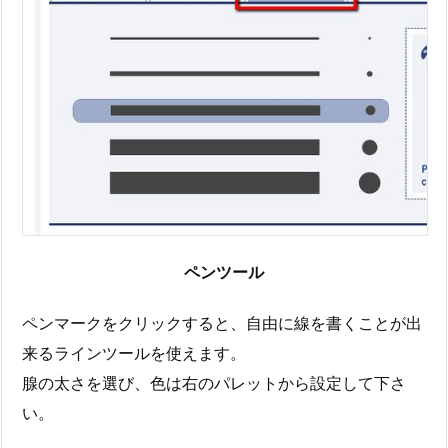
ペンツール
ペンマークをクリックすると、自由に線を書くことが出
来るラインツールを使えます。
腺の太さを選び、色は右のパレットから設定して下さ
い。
◆ ◆ ◆ ◆
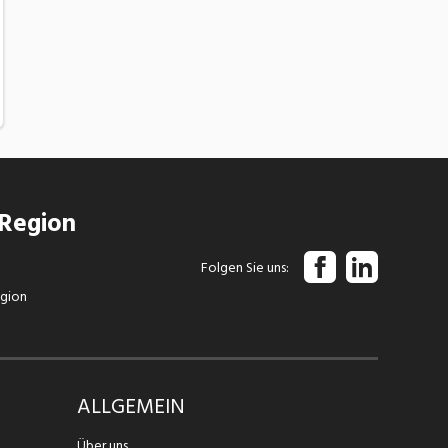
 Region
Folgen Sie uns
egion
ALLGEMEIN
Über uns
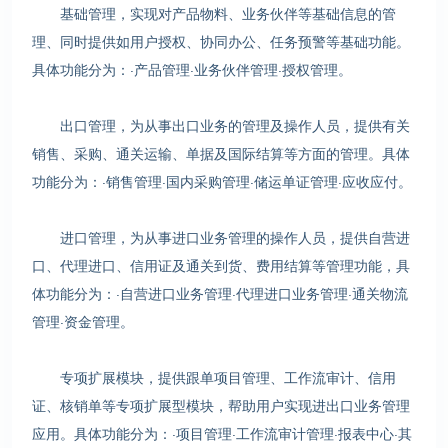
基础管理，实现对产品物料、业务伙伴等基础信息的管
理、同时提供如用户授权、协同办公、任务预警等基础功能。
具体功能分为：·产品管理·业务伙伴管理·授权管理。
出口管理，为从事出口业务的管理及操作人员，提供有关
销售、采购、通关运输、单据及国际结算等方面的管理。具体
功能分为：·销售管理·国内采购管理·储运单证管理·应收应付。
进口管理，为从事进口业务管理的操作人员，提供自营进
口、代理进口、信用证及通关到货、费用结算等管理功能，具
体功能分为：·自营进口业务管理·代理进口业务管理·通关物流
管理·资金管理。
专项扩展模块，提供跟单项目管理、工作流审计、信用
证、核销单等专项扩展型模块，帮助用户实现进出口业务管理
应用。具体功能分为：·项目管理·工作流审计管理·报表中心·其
◆ ◆ ◆ ◆
● **Task brief**:
Since only part of the listing is wanted, copy exactly the lines from the one holding "出口管理，为从事出口业务的管理及操作人员，提供有关" to the one holding "应用。具体功能分为：·项目管理·工作流审计管理·报表中心·其", both included.

● **Task result**:
出口管理，为从事出口业务的管理及操作人员，提供有关
销售、采购、通关运输、单据及国际结算等方面的管理。具体
功能分为：·销售管理·国内采购管理·储运单证管理·应收应付。
进口管理，为从事进口业务管理的操作人员，提供自营进
口、代理进口、信用证及通关到货、费用结算等管理功能，具
体功能分为：·自营进口业务管理·代理进口业务管理·通关物流
管理·资金管理。
专项扩展模块，提供跟单项目管理、工作流审计、信用
证、核销单等专项扩展型模块，帮助用户实现进出口业务管理
应用。具体功能分为：·项目管理·工作流审计管理·报表中心·其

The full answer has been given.